Issue |
A&A
Volume 699, July 2025
|
|
---|---|---|
Article Number | A16 | |
Number of page(s) | 11 | |
Section | Interstellar and circumstellar matter | |
DOI | https://doi.org/10.1051/0004-6361/202553881 | |
Published online | 30 June 2025 |
Quantum confinement and carbon nanodots
A conceptual view of the origin of diffuse interstellar bands
Université Paris-Saclay, CNRS, Institut d’Astrophysique Spatiale,
91405
Orsay,
France
★ Corresponding author: anthony.jones@universite-paris-saclay.fr
Received:
24
January
2025
Accepted:
15
May
2025
Context. The nature of the diffuse interstellar band (DIB) carriers is perhaps the most studied and longest-standing unresolved problem in astronomy. While four bands have been associated with the fullerene cation (C60+), the vast majority (>550) remain unidentified.
Aims. This work is an attempt to provide a conceptual framework for the typical energy transitions that are central to explaining the origin of DIBs; however, it does not make an association between these transitions and any particular DIBs.
Methods. The effect of quantum confinement on excitons, including charge transfer excitons, was used to construct a generic basis for the electronic transitions that could, in principle, be coherent with the energies associated with DIBs. In this model the carriers are carbon nanodots (CNDs) modelled as nanodiamonds and a-C(:H) nanoparticles.
Results. These preliminary results seem to show that particle size dependent effects in nanodiamond and a-C(:H) CNDs could be consistent with the positions of, and intervals between, some of the DIBs. One particular strength of the model is that it predicts single bands from the majority of single-size particles, and at most two bands from some of these same carriers. In the latter case, the two bands come from different transitions and may or may not correlate, depending upon the local environment.

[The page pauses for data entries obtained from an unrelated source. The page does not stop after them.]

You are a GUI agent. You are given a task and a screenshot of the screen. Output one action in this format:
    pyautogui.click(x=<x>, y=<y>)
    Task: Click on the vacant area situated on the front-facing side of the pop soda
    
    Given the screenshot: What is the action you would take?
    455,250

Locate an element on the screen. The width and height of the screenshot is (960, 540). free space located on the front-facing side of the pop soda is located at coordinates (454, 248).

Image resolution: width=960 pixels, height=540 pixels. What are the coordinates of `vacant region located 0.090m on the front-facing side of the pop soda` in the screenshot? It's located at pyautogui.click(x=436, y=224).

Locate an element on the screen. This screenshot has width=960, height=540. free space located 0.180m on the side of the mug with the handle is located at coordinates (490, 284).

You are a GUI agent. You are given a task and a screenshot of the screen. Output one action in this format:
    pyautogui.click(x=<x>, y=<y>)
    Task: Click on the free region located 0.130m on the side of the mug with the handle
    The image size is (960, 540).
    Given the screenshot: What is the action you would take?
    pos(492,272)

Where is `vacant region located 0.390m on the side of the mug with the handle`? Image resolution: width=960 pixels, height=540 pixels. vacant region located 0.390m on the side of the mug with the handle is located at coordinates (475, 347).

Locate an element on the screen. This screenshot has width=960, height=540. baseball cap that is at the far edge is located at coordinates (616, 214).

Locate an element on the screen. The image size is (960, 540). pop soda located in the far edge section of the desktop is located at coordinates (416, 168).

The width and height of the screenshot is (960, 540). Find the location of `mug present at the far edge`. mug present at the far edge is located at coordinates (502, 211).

Conclusions. This generic framework indicates that the size-dependent fundamental transitions in CNDs could provide a viable scenario for the origin of some DIB-type bands. While this work does not identify a single DIB, it furnishes a conceptual view of the DIB origin, and suggests that a more refined exploration of quantum confinement size effects and exciton physics within the astronomical domain might prove fruitful. This work also hints at the requirement for stable configurations for particular size domains in order to explain DIB wavelength stability.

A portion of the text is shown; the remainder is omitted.